Cisco SD-WAN solution is designed to run over any kind of WAN transport that is available to the WAN edge devices including all different public networks such as Broadband, 4G/5G, LTE, Business Internet, and so on. This implies that the overlay fabric should be able to form through all flavors of Network Address Translations that these public networks utilize. In practice, any Cisco SD-WAN device may be unknowingly sitting behind one or more NAT devices. In order to discover the public IP addresses/ports allocated by NAT, Cisco SD-WAN devices use the Session Traversal Utilities for NAT (STUN) protocol defined in RFC5389.
STUN is a client-server protocol that uses a request/response transaction in which a client sends a request to a server, and the server returns a response. As the request (called STUN Binding Request) passes through a NAT, the NAT will modify the source IP address/port of the packet. Therefore, the STUN server will receive the request with the public IP address/port created by the closest NAT device. The STUN server then copies the public address into an XOR-MAPPED- ADDRESS attribute in the STUN Binding response and sends it back to the client. Going back through the NAT, the public address/port in the IP header will be un-NATted back to the private ones, but the public address copy in the body of the STUN response will remain untouched. In this way, the client can learn its IP address allocated by the outermost NAT with respect to the STUN server.

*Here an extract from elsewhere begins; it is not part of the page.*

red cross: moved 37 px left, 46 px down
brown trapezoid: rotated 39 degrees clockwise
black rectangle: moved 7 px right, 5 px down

As it is shown in Figure 1, all Cisco SD-WAN devices have an embedded STUN client and the vBond orchestrator acts as a STUN Server. When the initial control communication to vBond takes place, the SD-WAN device performs the STUN operations and discovers its public IP address and port. Once determined, this information is then advertised as part of the TLOC routes to the vSmart controllers and then re-advertised to all other SD-WAN devices.

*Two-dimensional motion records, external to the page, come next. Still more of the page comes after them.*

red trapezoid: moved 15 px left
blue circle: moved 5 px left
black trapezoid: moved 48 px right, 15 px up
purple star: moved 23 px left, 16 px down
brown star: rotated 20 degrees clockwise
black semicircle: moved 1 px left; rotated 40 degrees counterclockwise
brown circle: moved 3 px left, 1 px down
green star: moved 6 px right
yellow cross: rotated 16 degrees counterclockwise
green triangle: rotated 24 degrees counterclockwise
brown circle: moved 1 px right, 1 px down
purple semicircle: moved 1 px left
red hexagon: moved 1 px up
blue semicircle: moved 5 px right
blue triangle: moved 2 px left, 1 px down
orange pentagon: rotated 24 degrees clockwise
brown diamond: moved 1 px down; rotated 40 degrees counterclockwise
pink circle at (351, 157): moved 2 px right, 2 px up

In a typical production SD-WAN deployment, we would probably have many remote sites connected via many different Internet connections to a centralized data center or a regional hub. In most regions in the world, Internet providers will always use some type of private-public address translation due to a shortage of public IPv4 addresses. Let's look at the NAT classifications according to the STUN protocol and how they can affect whether sites can form connections and communicate directly with each other or not.
A full-cone is one where all packets from the same internal IP address are mapped to the same NAT IP address. This type of address translation is also known as One-to-One.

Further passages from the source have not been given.